Roupas, comida, produtos de higiene; nos últimos três anos ela é que vem salvando Ronaldo repetidas vezes.

Marina o conheceu perto do trabalho, quando ele costumava passar os dias na rua Estados Unidos, também nos Jardins, há poucas quadras do "atual endereço" do poeta, na rua Oscar Freire.

Foi ela também que durante seis meses cuidou para que o poeta não deixasse de lado a medicação contra tuberculose. "Ronaldo ficou 35 dias no Hospital São Paulo", lembra Marina. "Foi depois que mudou que ele ficou doente."

Segundo ela, Ronaldo é "extremamente" inteligente e apesar de estar na rua já teve casa e profissão.

Na esquina da Oscar Freire, Ronaldo está há "uns seis meses". Tempo mais do que suficiente para reforçar sua "lista" de amigos.

Lindolfo Bispo dos Santos, 42, ex-segurança de joalheria nos Jardins é um deles.

Ele não trabalha mais ali, mas nem por isso deixou de passar quase todos os dias de moto pela "casa" de Ronaldo.

Na terça, enquanto a Folha esperava o poeta acordar, Lindolfo apareceu. Pegou um garrafão de plástico, atravessou a rua e em poucos minutos voltou. "Tá aqui a água. Como é que estão as coisas?" Fez mais um tempinho e foi embora trabalhar.

Nem todos, porém, sentem-se confortáveis com a presença de Ronaldo por ali. "Você é da prefeitura?", pergunta uma moradora à reportagem. "Isso aí é um absurdo, uma imundíce. Não sei como não fazem nada e deixam esse lugar desse jeito!"

IDENTIDADE

"Claro que eu tenho família. Até cachorro tem, por que eu não ia ter?", pergunta Ronaldo. "Nasci ali na Consolação e hoje minha irmã mora na Vila Brasilândia."

RG ele não tem mais. A idade é incerta, assim como as lembranças. Ronaldo é assim.

Alterna momentos de extrema lucidez com outros de extrema confusão. "Claro que bebo. Eu moro na rua desde 1993", diz. "Quiseram me internar. Fui parar na frente de uns médicos que, veja você, me perguntaram se eu ouvia vozes! Vê se posso com isso."
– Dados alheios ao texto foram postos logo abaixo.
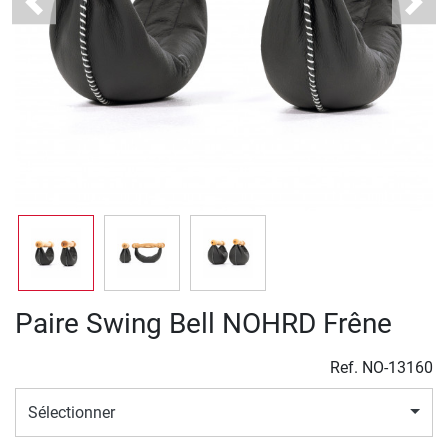
Previous
Next
Paire Swing Bell NOHRD Frêne
Ref.
NO-13160
Sélectionner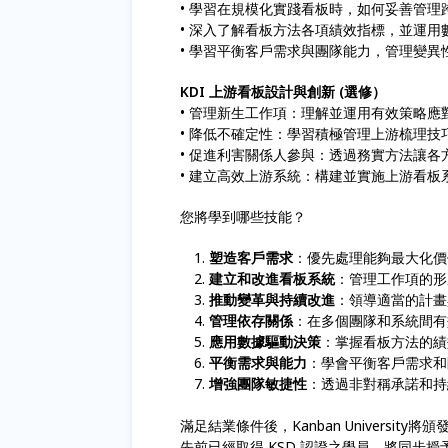
• 學習在規模化實踐看板時，如何妥善管理
• 深入了解看板方法各項績效指標，並運用
• 學習平衡客戶需求與團隊能力，管理變
KDI 上游看板設計與創新 (選修）
• 管理新生工作項：理解並運用有效策略
• 降低不確定性：學習積極管理上游梳理
• 促進利害關係人參與：透過務實方法讓
• 建立高效上游系統：構建並實施上游看
您將學到哪些技能？
塑造客戶需求
：優先處理能夠最大化價
建立和改進看板系統
：管理工作項的形
推動變革與持續改進
：領導適當的計畫
管理依存關係
：在多個團隊和系統間有
應用數據驅動決策
：掌握看板方法的績
平衡需求與能力
：學會平衡客戶需求和
增強團隊敏捷性
：透過非對稱承諾和持
滿足結業條件後，Kanban University將頒發
先前已經取得 KSD 認證之學員，將同步授予 Kanb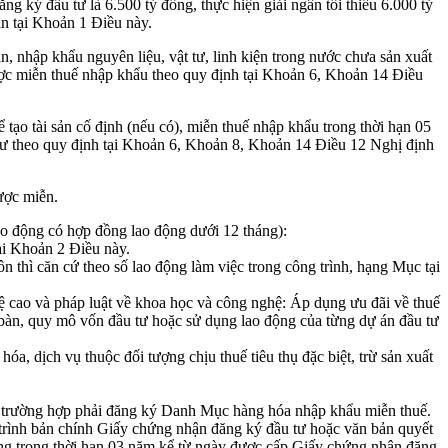
 ký đầu tư là 6.500 tỷ đồng, thực hiện giải ngân tối thiểu 6.000 tỷ
n tại Khoản 1 Điều này.
, nhập khẩu nguyên liệu, vật tư, linh kiện trong nước chưa sản xuất
được miễn thuế nhập khẩu theo quy định tại Khoản 6, Khoản 14 Điều
 tạo tài sản cố định (nếu có), miễn thuế nhập khẩu trong thời hạn 05
u tư theo quy định tại Khoản 6, Khoản 8, Khoản 14 Điều 12 Nghị định
ược miễn.
ao động có hợp đồng lao động dưới 12 tháng):
ại Khoản 2 Điều này.
 thì căn cứ theo số lao động làm việc trong công trình, hạng Mục tại
 cao và pháp luật về khoa học và công nghệ: Áp dụng ưu đãi về thuế
bàn, quy mô vốn đầu tư hoặc sử dụng lao động của từng dự án đầu tư
a, dịch vụ thuộc đối tượng chịu thuế tiêu thụ đặc biệt, trừ sản xuất
c trường hợp phải đăng ký Danh Mục hàng hóa nhập khẩu miễn thuế.
trình bản chính Giấy chứng nhận đăng ký đầu tư hoặc văn bản quyết
 đồng trong thời hạn 03 năm kể từ ngày được cấp Giấy chứng nhận đăng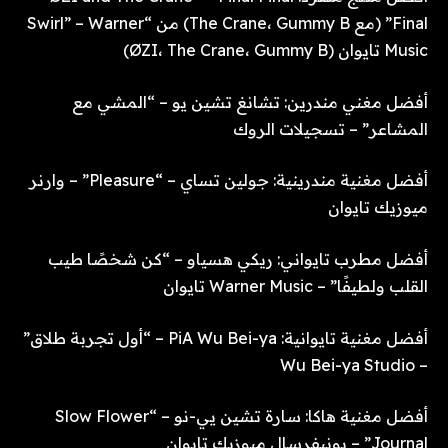
Final” (مع The Crane، Gummy B) من “Swirl” – Warner
Music تايوان (ØZI، The Crane، Gummy B)
أفضل مغني مندرين: تشانغ تشين يو – “المشي مع
المشاعر” – تسجيلات الروك
أفضل مغنية مندرينية: جولين تساي – “Pleasure” – وارنر
ميوزيك تايوان
أفضل مطرب تايواني: ريكي هسياو – “كن شخصًا طيب
القلب ولطيفًا” – Warner Music تايوان
أفضل مغنية تايوانية: PiA Wu Bei-ya – “أول تجربة طلاق”
– Wu Bei-ya Studio
أفضل مغنية هاكا: سارة تشين يي-نو – “Slow Flower
Journal” – يونيفرسال ميوزيك تايوان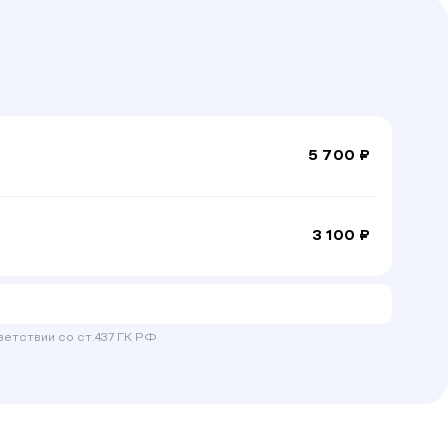
5 700 ₽
3 100 ₽
етствии со ст.437 ГК РФ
O poeta garante ter sido gráfico. Para quem dúvida, descreve cada componente de um linotipo como quem desfia um rosário. Diz também ter sido "um homem elegante". "Já saía da cama com o vinco da calça bem marcado", diz.
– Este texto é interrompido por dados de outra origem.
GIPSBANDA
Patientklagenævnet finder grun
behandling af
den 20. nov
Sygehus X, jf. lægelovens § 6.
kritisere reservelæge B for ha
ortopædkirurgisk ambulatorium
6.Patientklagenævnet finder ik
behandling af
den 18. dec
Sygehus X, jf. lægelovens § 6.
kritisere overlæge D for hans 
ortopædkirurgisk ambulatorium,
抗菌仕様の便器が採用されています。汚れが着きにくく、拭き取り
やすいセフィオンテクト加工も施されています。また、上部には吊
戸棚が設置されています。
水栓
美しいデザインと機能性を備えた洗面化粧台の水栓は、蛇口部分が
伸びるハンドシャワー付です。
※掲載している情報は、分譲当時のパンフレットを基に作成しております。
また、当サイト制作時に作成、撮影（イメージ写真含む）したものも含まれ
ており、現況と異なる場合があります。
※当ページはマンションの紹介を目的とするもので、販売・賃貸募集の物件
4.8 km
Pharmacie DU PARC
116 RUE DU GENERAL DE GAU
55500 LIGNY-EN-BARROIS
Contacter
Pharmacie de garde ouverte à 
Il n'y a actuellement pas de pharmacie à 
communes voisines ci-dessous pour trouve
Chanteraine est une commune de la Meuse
Segundo Marina, lidar com Ronaldo não é fácil, mas é possível. "De vez em quando, é só dar uma chamada que ele coloca os pés no chão."

Para Rosangela Lyra, presidente da Alof (Associação dos Lojistas da Oscar Freire), Ronaldo é uma "figura emblemática" da região.

Segundo ela, a associação mantinha até pouco tempo um trabalho de assistência com a Aliança de Misericórdia, para moradores de rua.

Procurada, a Subprefeitura de Pinheiros não informou a situação atual do imóvel em que Ronaldo está vivendo -o prédio segue desabitado por força de uma disputa judicial. Também não informou que tipo de assistência é dada aos moradores de rua da região.

"Ô meu camarada, aqui é bacana. Tenho amigos. Mas vou te dizer, queria mesmo é ir para a Brasilândia."